最後將導數除以batch_size，我的理解是與前面全連接層的導數計算有關

• $\frac{\partial L}{\partial w_{ij}} \\= \sum_{k=1}^{N} \frac{\partial L}{\partial y_{kj}} * \frac{\partial y_{kj}}{\partial w_{ij}} \\= \sum_{k=1}^{N} \frac{\partial L}{\partial y_{kj}} * \frac{\partial (\sum_{m=1}^{a} (x_{km} * w_{mj}) + b_{j})}{\partial w_{ij}} \\= \sum_{k=1}^{N} \frac{\partial L}{\partial y_{kj}} * x_{ki}$

• $\frac{\partial L}{\partial b_{i}} \\= \sum_{k=1}^{N} \frac{\partial L}{\partial y_{ki}} * \frac{\partial y_{ki}}{\partial b_{i}} \\= \sum_{k=1}^{N} \frac{\partial L}{\partial y_{ki}} * \frac{\partial (\sum_{m=1}^{a} (x_{km} * w_{mi}) + b_{i})}{\partial b_{i}} \\= \sum_{k=1}^{N} \frac{\partial L}{\partial y_{ki}}$

如上所示batch_size越大(即N越大)，則損失函數值對每一個權重或偏置的偏導數也就越大，這是不對的，因此需要將$\frac{\partial L}{\partial Y}$除以N

• 由此可以看出損失函數求得的導數$\frac{\partial L}{\partial Y}$都應該除以batch_size！

梯度確認(gradient check)

• 數值微分的優點是實現簡單，因此，一般情況下不太容易出錯。而誤差反向傳播法的實現很複雜，容易出錯。所以，經常會比較數值微分的結果和誤差反向傳播法的結果，以確認誤差反向傳播法的實現是否正確。
  
• 通過矩陣的歐幾里得範數來判斷，分母使得該式成比例，不會太大也不會太小
• Doesn’t work with dropout(dropout隨機刪去一些神經元，使得損失函數L難以計算)
• Run at random initialization perhaps again after some training(有可能(極小的可能性)w和b只有在接近於0的時候梯度確認是正常的，但訓練一段時間後w和b遠離0後反向傳播計算的梯度就不正常了，因此可以在網絡訓練一段時間之後再進行梯度確認)
• 當計算值比較大時，應逐一比較數值微分計算的梯度與反向傳播計算的梯度中的每一項，看看是哪一個參數的梯度計算出了問題

def gradient_check(net, x_batch, t_batch):
    grad_numerical = net.numerical_gradient(x_batch, t_batch)
    grad_backprop = net.gradient(x_batch, t_batch)

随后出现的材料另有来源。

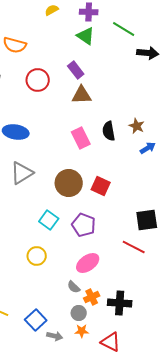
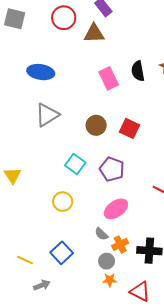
brown triangle: (82, 95) -> (94, 33), moved
brown circle: (69, 183) -> (96, 125), size x0.7
blue square: (36, 320) -> (62, 253), moved
gray arrow: (55, 336) -> (42, 285), moved, turned -35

    for key in grad_numerical.keys():
        print(key, ':')

        diff1 = np.mean(np.abs(grad_numerical[key] - grad_backprop[key]))
        print('diff1:', diff1)

        # diff2 = 1e-7 -> correct
        # diff2 > 1e-5 -> please check again!
        # diff2 > 1e-3 -> concerned
        diff2 = np.linalg.norm(grad_numerical[key] - grad_backprop[key], 2) / (np.linalg.norm(grad_numerical[key], 2) + np.linalg.norm(grad_backprop[key], 2))
        print('diff2:', diff2)

• 這裏diff1的實現是使用的本書中的方法
• diff2的實現是通過計算矩陣的歐幾里得範數，判斷的標準寫在了上面代碼的註釋裏

通過組裝各個層重新實現二層神經網絡

import sys
file_path = __file__.replace('\\', '/')
dir_path = file_path[: file_path.rfind('/')] # 當前文件夾的路徑
pardir_path = dir_path[: dir_path.rfind('/')]
sys.path.append(pardir_path) # 添加上上級目錄到python模塊搜索路徑

import numpy as np
from func.gradient import numerical_gradient, gradient_check
from layer.activation import Relu, Affine, SoftmaxWithLoss, Sigmoid
import matplotlib.pyplot as plt
from collections import OrderedDict

class TwoLayerNet:
    """
    2 Fully Connected layers
    softmax with cross entropy error
    """
    def __init__(self, input_size, hidden_size, output_size, weight_init_std=0.01):
        self.params = {}
        self.params['w1'] = np.random.randn(input_size, hidden_size) * weight_init_std
        self.params['b1'] = np.zeros(hidden_size)
        self.params['w2'] = np.random.randn(hidden_size, output_size) * weight_init_std
        self.params['b2'] = np.zeros(output_size)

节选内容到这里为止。